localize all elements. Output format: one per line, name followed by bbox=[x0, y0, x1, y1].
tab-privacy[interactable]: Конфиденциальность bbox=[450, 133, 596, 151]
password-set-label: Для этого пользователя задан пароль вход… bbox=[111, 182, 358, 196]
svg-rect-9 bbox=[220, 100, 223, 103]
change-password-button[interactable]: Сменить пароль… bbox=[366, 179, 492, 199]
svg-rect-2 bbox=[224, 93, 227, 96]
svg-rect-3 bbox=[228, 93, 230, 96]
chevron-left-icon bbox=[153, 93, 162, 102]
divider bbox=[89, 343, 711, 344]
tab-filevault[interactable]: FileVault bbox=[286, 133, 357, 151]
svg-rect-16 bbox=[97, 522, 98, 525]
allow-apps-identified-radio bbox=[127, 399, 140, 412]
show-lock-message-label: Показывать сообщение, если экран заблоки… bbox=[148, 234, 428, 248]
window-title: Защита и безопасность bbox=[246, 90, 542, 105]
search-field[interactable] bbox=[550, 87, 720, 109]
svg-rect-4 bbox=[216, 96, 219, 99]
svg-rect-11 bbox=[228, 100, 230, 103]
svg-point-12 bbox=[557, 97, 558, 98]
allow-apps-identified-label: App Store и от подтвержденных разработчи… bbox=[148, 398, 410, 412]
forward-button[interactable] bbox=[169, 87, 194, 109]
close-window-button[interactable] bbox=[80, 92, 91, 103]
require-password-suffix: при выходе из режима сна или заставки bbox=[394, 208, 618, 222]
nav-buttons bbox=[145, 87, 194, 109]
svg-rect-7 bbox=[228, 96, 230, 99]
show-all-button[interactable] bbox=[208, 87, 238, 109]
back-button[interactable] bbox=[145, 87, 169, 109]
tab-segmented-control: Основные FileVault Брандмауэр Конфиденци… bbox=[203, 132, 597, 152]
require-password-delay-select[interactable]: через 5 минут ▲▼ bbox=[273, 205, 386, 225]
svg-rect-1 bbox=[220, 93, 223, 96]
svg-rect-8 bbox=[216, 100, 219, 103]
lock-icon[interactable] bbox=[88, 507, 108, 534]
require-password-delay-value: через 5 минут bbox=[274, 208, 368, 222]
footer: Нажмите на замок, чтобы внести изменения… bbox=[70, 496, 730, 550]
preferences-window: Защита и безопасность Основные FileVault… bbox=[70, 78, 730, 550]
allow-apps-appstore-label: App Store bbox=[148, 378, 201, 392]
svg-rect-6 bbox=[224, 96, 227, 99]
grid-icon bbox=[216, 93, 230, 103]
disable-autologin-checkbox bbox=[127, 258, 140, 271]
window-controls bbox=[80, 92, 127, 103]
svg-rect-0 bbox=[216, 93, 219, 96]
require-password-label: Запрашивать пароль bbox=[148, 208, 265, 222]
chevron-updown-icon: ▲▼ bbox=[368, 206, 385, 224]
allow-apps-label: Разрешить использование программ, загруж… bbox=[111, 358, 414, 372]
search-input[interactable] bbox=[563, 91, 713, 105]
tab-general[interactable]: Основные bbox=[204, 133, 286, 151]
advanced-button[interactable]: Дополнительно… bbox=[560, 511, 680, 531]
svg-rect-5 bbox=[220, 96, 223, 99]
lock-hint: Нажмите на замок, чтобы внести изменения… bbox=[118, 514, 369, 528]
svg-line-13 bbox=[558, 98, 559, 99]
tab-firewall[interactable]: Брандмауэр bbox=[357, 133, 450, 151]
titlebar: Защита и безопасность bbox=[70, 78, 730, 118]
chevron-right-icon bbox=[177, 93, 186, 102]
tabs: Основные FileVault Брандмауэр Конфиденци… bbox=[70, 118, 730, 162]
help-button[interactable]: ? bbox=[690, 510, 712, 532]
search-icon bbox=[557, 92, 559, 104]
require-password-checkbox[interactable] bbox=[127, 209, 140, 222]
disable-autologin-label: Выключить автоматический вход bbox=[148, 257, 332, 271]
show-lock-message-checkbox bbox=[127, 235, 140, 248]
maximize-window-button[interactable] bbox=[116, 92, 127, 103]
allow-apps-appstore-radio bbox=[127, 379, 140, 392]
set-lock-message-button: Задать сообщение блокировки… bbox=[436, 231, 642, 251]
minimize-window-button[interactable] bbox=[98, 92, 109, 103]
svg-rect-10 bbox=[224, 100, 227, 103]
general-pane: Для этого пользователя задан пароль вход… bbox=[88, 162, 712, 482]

ASSIGNMENT
Say the number of data lines holding "search", without any other words.

RESPONSE FOR THIS EXERCISE
3